- Work to complete: Below is a block of entries; repeat all of it exactly but omit the pictures.

- Dataset entries:
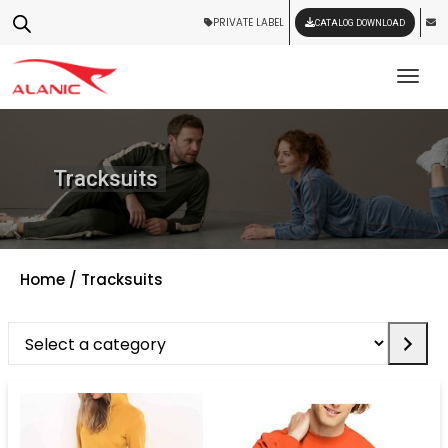
PRIVATE LABEL
CATALOG DOWNLOAD
Tog
Tracksuits
Home
/ Tracksuits
Select
a
category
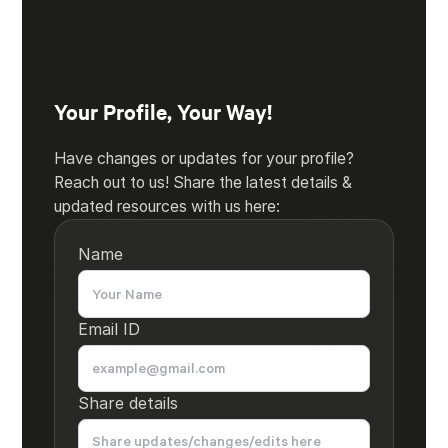
Your Profile, Your Way!
Have changes or updates for your profile?
Reach out to us! Share the latest details &
updated resources with us here:
Name
Email ID
Share details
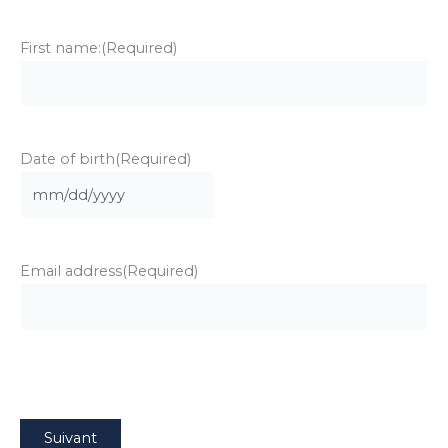
First name:
(Required)
Date of birth
(Required)
MM
slash
DD
Email address
(Required)
slash
YYYY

- Solution to this task:
PRIVATE LABEL
CATALOG DOWNLOAD
Tog
Tracksuits
Home
/ Tracksuits
Select
a
category
Your Profile, Your Way!
Have changes or updates for your profile?
Reach out to us! Share the latest details &
updated resources with us here:
Name
Email ID
Share details
First name:
(Required)
Date of birth
(Required)
MM
slash
DD
Email address
(Required)
slash
YYYY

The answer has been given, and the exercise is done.